Cultural Olympiad 2010 First 20 Projects
The Blue Dragon
Apr 29, 2009
A broken bottle of maple syrup in luggage arriving from Canada; the elegant, dramatic strokes of Chinese calligraphy; the romantic Old World sails of a junk gliding past the hulking steel of a modern ocean-going vessel.
These seemingly disparate visuals are magically weaved together by Québécois theatre visionary Robert Lepage in his latest stage offering The Blue Dragon/Le Dragon Bleu to illustrate the ongoing cultural clash between East and West and the dramatic changes in the lives of three people — two French-Canadian, one Chinese — thrust together in the rapidly changing world of modern-day Shanghai.
The play, performed in both French and English, is among the first 20 visual art, dance, theatrical, circus, and musical projects announced this month as part of the third and final edition of the Cultural Olympiad festivals, presented by Bell.
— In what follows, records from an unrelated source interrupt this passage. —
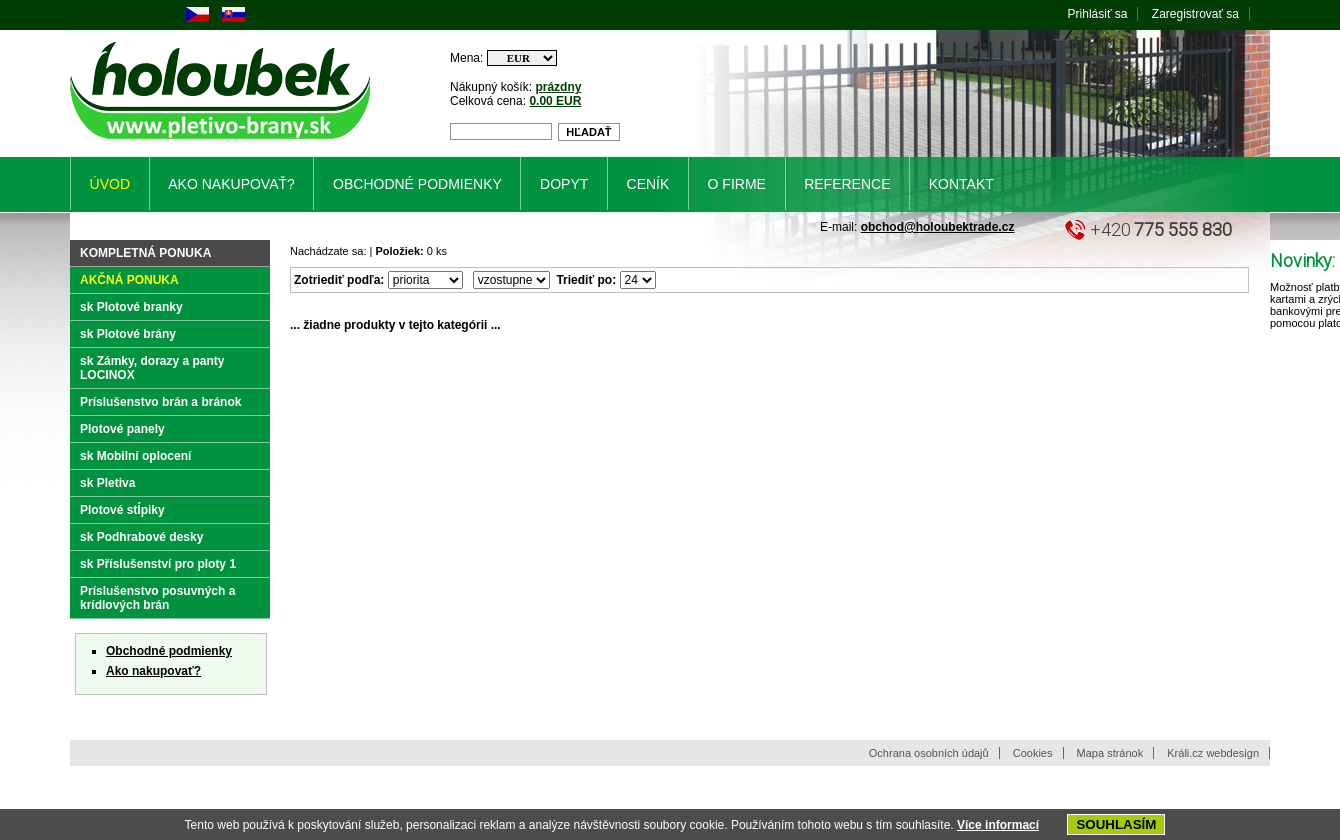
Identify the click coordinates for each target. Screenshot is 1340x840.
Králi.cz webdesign (1213, 753)
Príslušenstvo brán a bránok (160, 402)
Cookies (1033, 753)
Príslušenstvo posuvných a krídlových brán (157, 598)
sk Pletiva (107, 483)
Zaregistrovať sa (1195, 14)
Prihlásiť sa (1098, 14)
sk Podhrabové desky (141, 537)
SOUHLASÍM (1116, 824)
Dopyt (564, 184)
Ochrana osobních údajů (929, 753)
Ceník (648, 184)
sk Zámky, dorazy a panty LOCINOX (152, 368)
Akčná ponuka (129, 280)
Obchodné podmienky (169, 651)
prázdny (558, 87)
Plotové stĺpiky (122, 510)
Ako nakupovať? (153, 671)
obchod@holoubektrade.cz (938, 227)
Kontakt (961, 184)
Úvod (110, 184)
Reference (847, 184)
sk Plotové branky (131, 307)
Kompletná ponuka (145, 253)
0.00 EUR (555, 101)
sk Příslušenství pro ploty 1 (158, 564)
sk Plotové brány (128, 334)
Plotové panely (122, 429)
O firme (737, 184)
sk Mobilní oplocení (135, 456)
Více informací (998, 825)
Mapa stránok (1110, 753)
The Canadian and international projects, which include an extended version of Joni Mitchell’s ballet The Fiddle and The Drum, a massive hand-painted mural on a downtown Vancouver landmark by Taipei-based artist Michael Lin and a rare live performance of a monumental Mahler masterpiece by the Vancouver Symphony Orchestra, will start on January 22, 2010 and run throughout the Olympic and Paralympic Winter Games, concluding on March 21. The extensive program will include more than 600 ticketed and free performances and exhibitions in 50 venues in Metro Vancouver and British Columbia’s Sea to Sky corridor. Tickets are available now.
The Blue Dragon/Le Dragon Bleu, presented in partnership with the Simon Fraser University’s School for the Contemporary Arts, is the long-awaited sequel to Lepage’s epic series The Dragons’ Trilogy, which toured the world to critical acclaim for its rich story, use of multimedia elements and innovative stagecraft.
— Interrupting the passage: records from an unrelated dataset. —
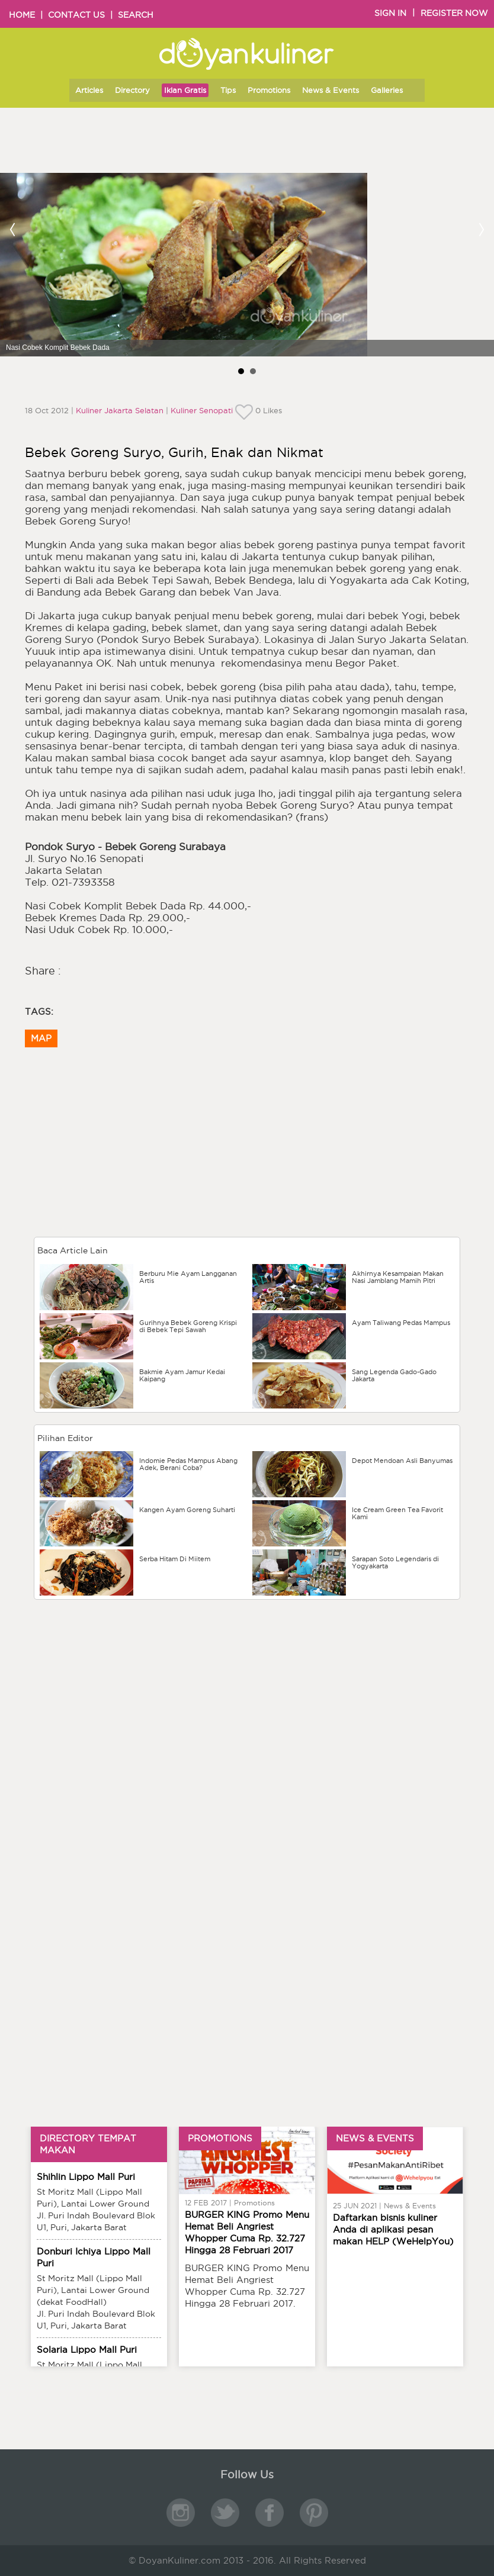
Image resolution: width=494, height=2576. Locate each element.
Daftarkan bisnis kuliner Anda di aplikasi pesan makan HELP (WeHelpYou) (393, 2229)
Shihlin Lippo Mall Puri (86, 2177)
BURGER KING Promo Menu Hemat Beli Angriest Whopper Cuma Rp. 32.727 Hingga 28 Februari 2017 (247, 2232)
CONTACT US (76, 15)
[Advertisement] (247, 1686)
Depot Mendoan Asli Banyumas (402, 1460)
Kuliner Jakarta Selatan (119, 410)
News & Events (330, 90)
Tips (228, 90)
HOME (22, 15)
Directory (132, 90)
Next (481, 229)
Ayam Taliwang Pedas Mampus (401, 1322)
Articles (89, 90)
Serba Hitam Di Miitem (174, 1558)
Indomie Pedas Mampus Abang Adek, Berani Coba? (188, 1464)
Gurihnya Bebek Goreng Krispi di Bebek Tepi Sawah (188, 1326)
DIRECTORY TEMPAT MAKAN (88, 2144)
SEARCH (135, 15)
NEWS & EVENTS (375, 2138)
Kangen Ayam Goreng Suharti (187, 1509)
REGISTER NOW (454, 13)
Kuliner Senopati (202, 410)
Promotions (269, 90)
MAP (41, 1038)
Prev (13, 229)
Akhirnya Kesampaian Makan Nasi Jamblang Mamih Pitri (398, 1277)
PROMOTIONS (220, 2138)
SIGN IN (390, 13)
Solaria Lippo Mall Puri (87, 2350)
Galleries (387, 90)
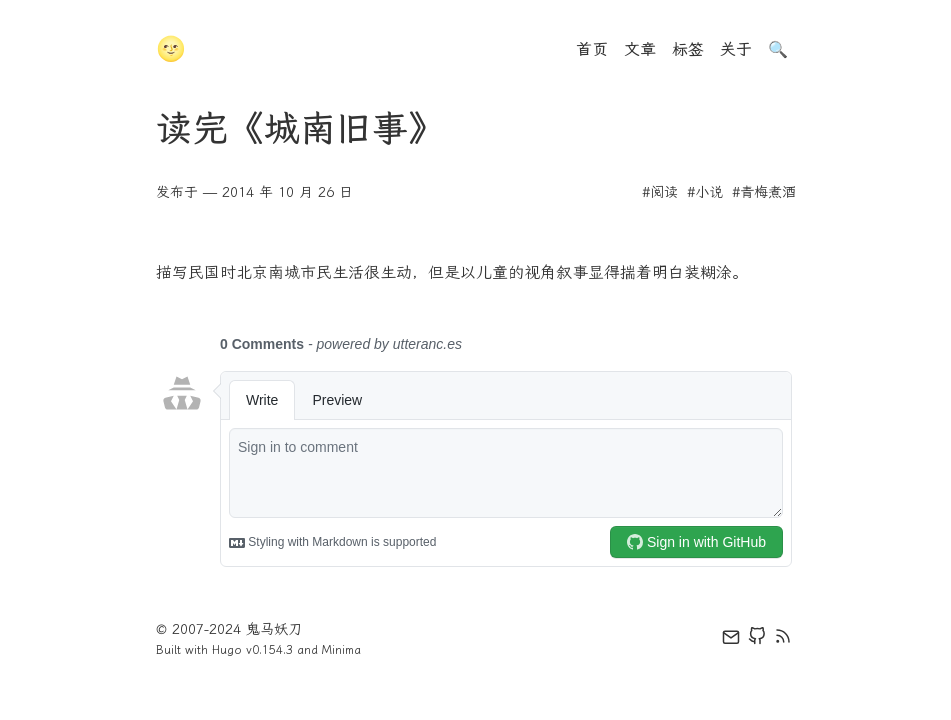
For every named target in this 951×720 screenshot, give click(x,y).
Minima (341, 650)
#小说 (705, 192)
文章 (640, 49)
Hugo (227, 650)
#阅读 (660, 192)
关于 (736, 49)
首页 (592, 49)
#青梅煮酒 (764, 192)
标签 (688, 49)
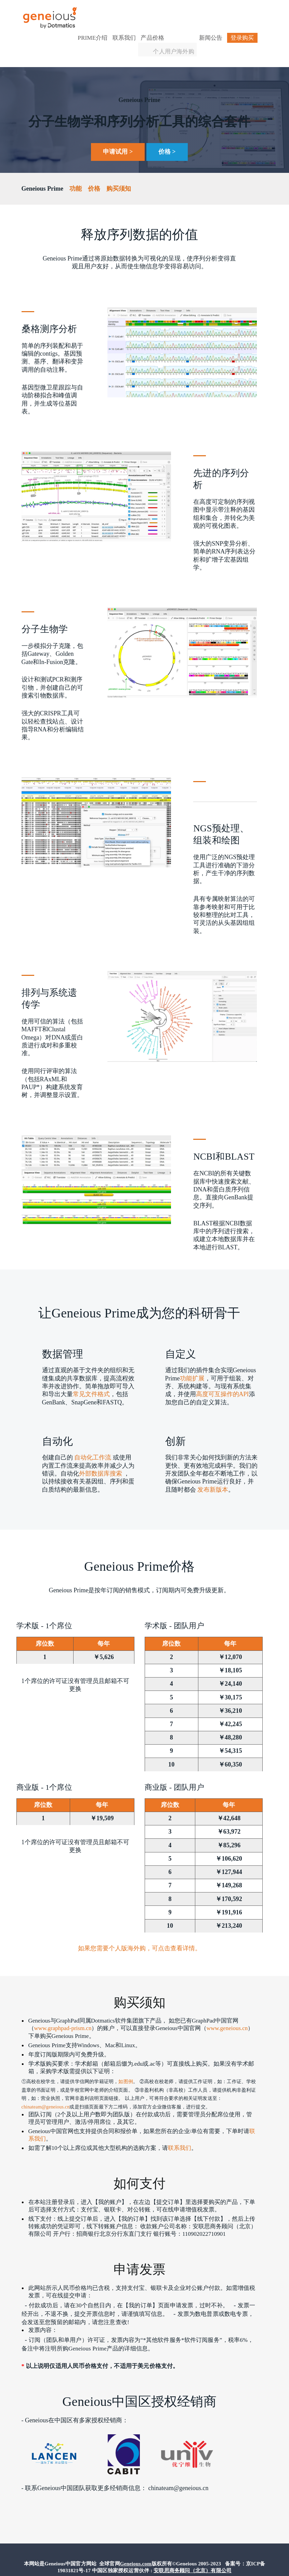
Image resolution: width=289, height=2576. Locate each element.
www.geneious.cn (227, 2013)
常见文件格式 (91, 1378)
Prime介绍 (107, 12)
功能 (75, 172)
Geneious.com (136, 2548)
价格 (94, 172)
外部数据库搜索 (100, 1457)
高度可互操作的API (222, 1378)
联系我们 (139, 12)
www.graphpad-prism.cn (63, 2013)
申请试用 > (118, 135)
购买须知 (118, 172)
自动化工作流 (92, 1441)
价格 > (167, 135)
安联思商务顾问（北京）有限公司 (193, 2555)
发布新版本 (212, 1473)
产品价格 (167, 12)
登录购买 (229, 23)
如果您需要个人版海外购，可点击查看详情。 (139, 1932)
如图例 (125, 2066)
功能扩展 (192, 1362)
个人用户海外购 (188, 25)
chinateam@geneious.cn (46, 2091)
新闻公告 (226, 12)
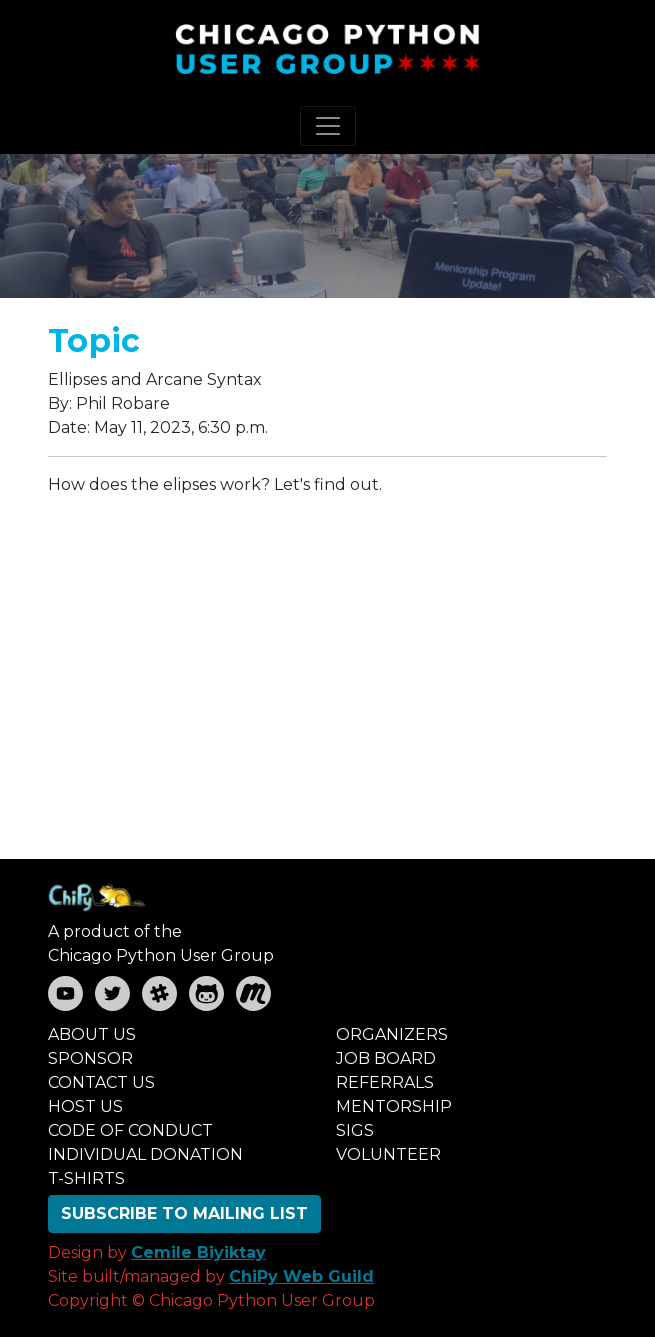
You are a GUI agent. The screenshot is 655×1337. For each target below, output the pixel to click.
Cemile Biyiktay (198, 1252)
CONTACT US (101, 1082)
All those elements are present once again along with the themes of cultural heritage and identity as Lepage picks up the story of Quebec expat artist Pierre Lamontagne, the trilogy’s main character, who is middle-aged, unhappy and running an art gallery in China. He’s involved in an unstable relationship with a much younger woman named Xiao Ling, who’s wrestling with a potentially life-altering choice. At the same time, Pierre must also deal with the sudden arrival of an old lover from back home named Claire Forêt. Claire, a Montreal ad executive, is in China to tap into its booming economy and find new meaning in her life by adopting a baby.
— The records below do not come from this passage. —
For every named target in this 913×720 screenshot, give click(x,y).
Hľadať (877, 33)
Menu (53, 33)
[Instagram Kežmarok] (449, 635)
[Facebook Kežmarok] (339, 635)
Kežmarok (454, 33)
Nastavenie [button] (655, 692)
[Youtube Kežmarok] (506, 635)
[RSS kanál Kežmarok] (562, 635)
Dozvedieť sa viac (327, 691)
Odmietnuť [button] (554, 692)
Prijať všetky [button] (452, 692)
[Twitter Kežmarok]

Film clips, an innovative two-tiered stage and a snow storm add to the dazzling visual feast Lepage has concocted in The Blue Dragon/Le Dragon Bleu, which was co-commissioned by the Vancouver 2010 Cultural Olympiad.
The struggle with cultural identity and alienation is also poignantly explored in several other projects showcased by Cultural Olympiad 2010, including Where the Blood Mixes, written by emerging Canadian playwright Kevin Loring. The Playhouse Theatre Company production digs into the long buried and painful past of the Aboriginal residential school system and celebrates its survivors who struggled to cling to their culture, language and families in the face of staggering abuse and racism at church-run, government-funded schools.
Alienation is also a prominent theme in Globe Theatre’s production of Elephant Wake, a story of two Saskatchewan towns: a defunct francophone village and a neighbouring prosperous English township. Writer and performer Joey Tremblay shows the impact of the dying village through the eyes of a man angry about his own marginalized existence as he fights to keep his family and Prairie town relevant in a sea of sameness.